[アップデート] Amazon Data Lifecycle Manager にアカウントレベルでバックアップ漏れを防ぐデフォルトポリシーの機能が追加されました。
こんにちは、AWS事業本部の平木です!
先日、Amazon Data Lifecycle Manager (以下、Amazon DLM)にて、
EBS スナップショットと EBS-backed AMI のバックアップ漏れを防ぐ
バックアップのデフォルトポリシーが追加されたためご紹介します。
4行まとめ
忙しい人向けにこの機能についてまとめてみました。
- リージョン内にある全ての EC2 インスタンス、EBS ボリュームを対象にバックアップが取得される。
- 既にカスタムのライフサイクルポリシーによってバックアップが取得されている場合は重複してバックアップは取得されない。
- 作成されてから24時間経過したリソースのみ対象となる。
- バックアップの取得タイミングはユーザー側で指定できず4時間毎の時間枠の中で AWS 側でランダムに割り当てられる
詳細を見たい方は続きをご確認ください。
Amazon DLM とは
Amazon DLM は、EC2 インスタンスや EBS ボリュームをバックアップの生成 → 保存 → 削除のライフサイクルを自動化してくれるツールです。
バックアップの AWS サービスといえば AWS Backup もありますが主な違いについては下記ブログをご参照ください。
Amazon DLM の デフォルトポリシー とは
Amazon DLM では、ライフサイクルポリシーを設定することで指定したタグに基づくバックアップの作成から削除までのライフサイクルを管理できます。

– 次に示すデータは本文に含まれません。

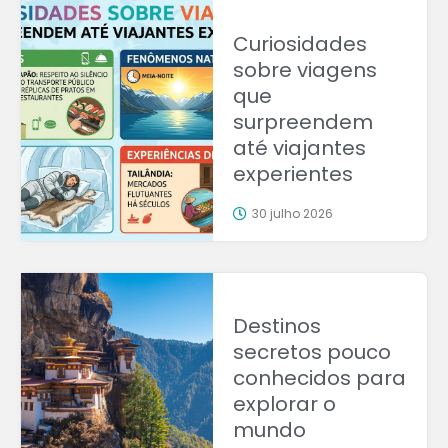
Curiosidades
sobre viagens
que
surpreendem
até viajantes
experientes
30 julho 2026
Destinos
secretos pouco
conhecidos para
explorar o
mundo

しかし、タグの付与が漏れていたり、タグの指定が誤っていた場合には条件に一致しないため管理できません。
EC2 や EBS の数が少なければ早めに気づけるかもしれませんが、
数が多い場合は気づきにくいかもしれません。
そこで活躍するのが今回アップデートで追加された、デフォルトポリシー です。
デフォルトポリシーを使用することで、作成したリージョン内全ての EC2 インスタンスまたは EBS ボリュームを対象とし、バックアップの管理が可能です。
デフォルトポリシーの何が嬉しいか
使用することで嬉しいこと1つ目は、
「バックアップの漏れが無くなること」です。
原則リージョン内全ての EC2 や EBS のバックアップが取得されるので設定し忘れが無くなります。

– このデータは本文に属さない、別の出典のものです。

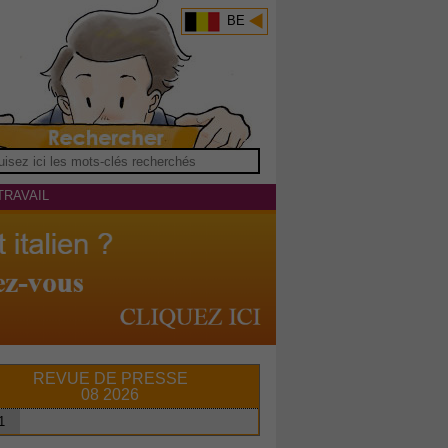
BE
TRAVAIL
REVUE DE PRESSE
08 2026
1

敢えてバックアップが取得から除外することも可能なので後ほどこちらの挙動も確認してみます。
使用することで嬉しいこと2つ目は、
「カスタムで設定したライフサイクルポリシーによってバックアップが取得されるリソースは、デフォルトポリシーの対象外になる」です。
リージョン内全てのリソースを対象とすると、カスタムポリシーで取得した分だけ重複し余計な料金が発生してしまいます。
デフォルトポリシーではバックアップの取得が重複しないように出来ているため、全て取得するのではなくカスタムポリシーで設定されていないリソースを対象とします。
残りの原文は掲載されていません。